- **What is expected**
The line containing "from $1,500" and every line after it, through the end of the records below: repeat them exactly, nothing more.

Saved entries

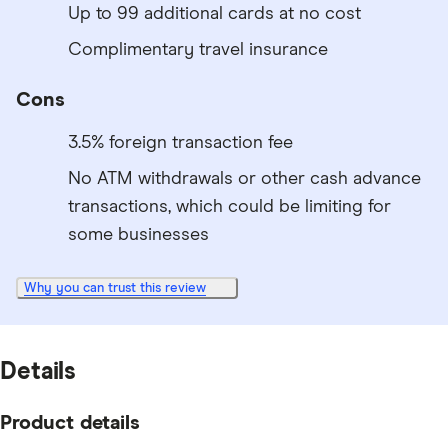
Up to 99 additional cards at no cost
Complimentary travel insurance
Cons
3.5% foreign transaction fee
No ATM withdrawals or other cash advance
transactions, which could be limiting for
some businesses
Why you can trust this review
Details
Product details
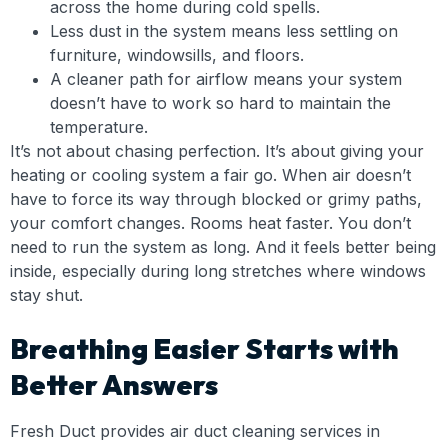
across the home during cold spells.
Less dust in the system means less settling on
furniture, windowsills, and floors.
A cleaner path for airflow means your system
doesn’t have to work so hard to maintain the
temperature.
It’s not about chasing perfection. It’s about giving your
heating or cooling system a fair go. When air doesn’t
have to force its way through blocked or grimy paths,
your comfort changes. Rooms heat faster. You don’t
need to run the system as long. And it feels better being
inside, especially during long stretches where windows
stay shut.
Breathing Easier Starts with
Better Answers
Fresh Duct provides air duct cleaning services in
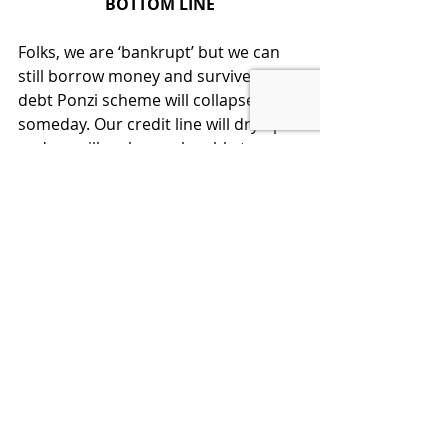
BOTTOM LINE
Folks, we are ‘bankrupt’ but we can 
still borrow money and survive.   The 
debt Ponzi scheme will collapse 
someday. Our credit line will dry up 
and we will no longer be able to 
survive when that happens.
This is totally avoidable if we get to 
fiscal responsibility in Washington.  
Congress will not go there without 
our support.  Therefore:
Listen, Learn, Think, Act:  We citizens 
must understand the facts and then 
demand that our elected 
representatives start acting fiscally 
responsible before it is too late.  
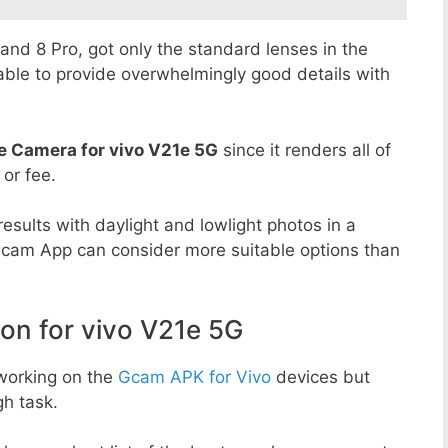
8 and 8 Pro, got only the standard lenses in the
able to provide overwhelmingly good details with
e Camera for vivo V21e 5G
since it renders all of
 or fee.
esults with daylight and lowlight photos in a
Gcam App can consider more suitable options than
n for vivo V21e 5G
working on the
Gcam APK for Vivo
devices but
h task.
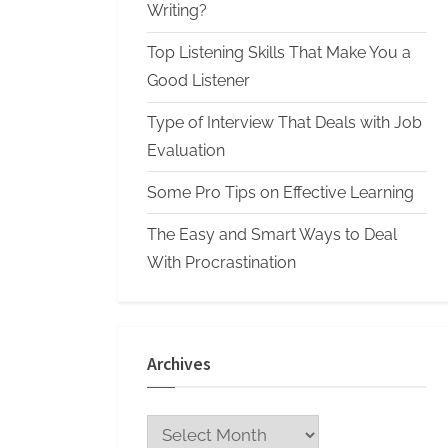
n
Writing?
W
Top Listening Skills That Make You a
r
Good Listener
i
Type of Interview That Deals with Job
t
Evaluation
i
n
Some Pro Tips on Effective Learning
g
The Easy and Smart Ways to Deal
S
With Procrastination
e
r
v
Archives
i
c
Archives
e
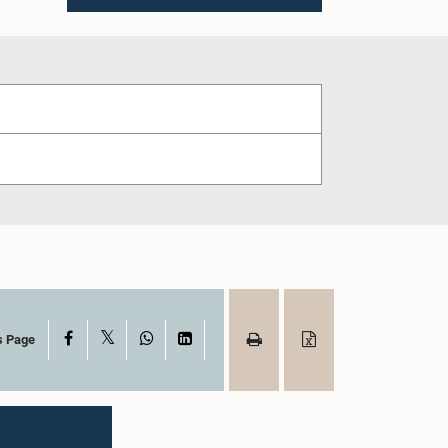
X
Facebook
WhatsApp
LinkedIn
s Page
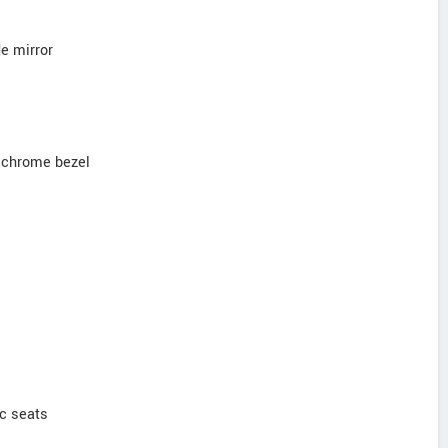
de mirror
 chrome bezel
ic seats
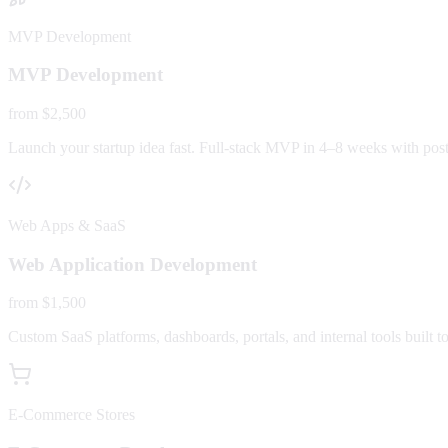
MVP Development
MVP Development
from $2,500
Launch your startup idea fast. Full-stack MVP in 4–8 weeks with post-
Web Apps & SaaS
Web Application Development
from $1,500
Custom SaaS platforms, dashboards, portals, and internal tools built to
E-Commerce Stores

- **Completed task**
from $1,500
Custom SaaS platforms, dashboards, portals, and internal tools built to
E-Commerce Stores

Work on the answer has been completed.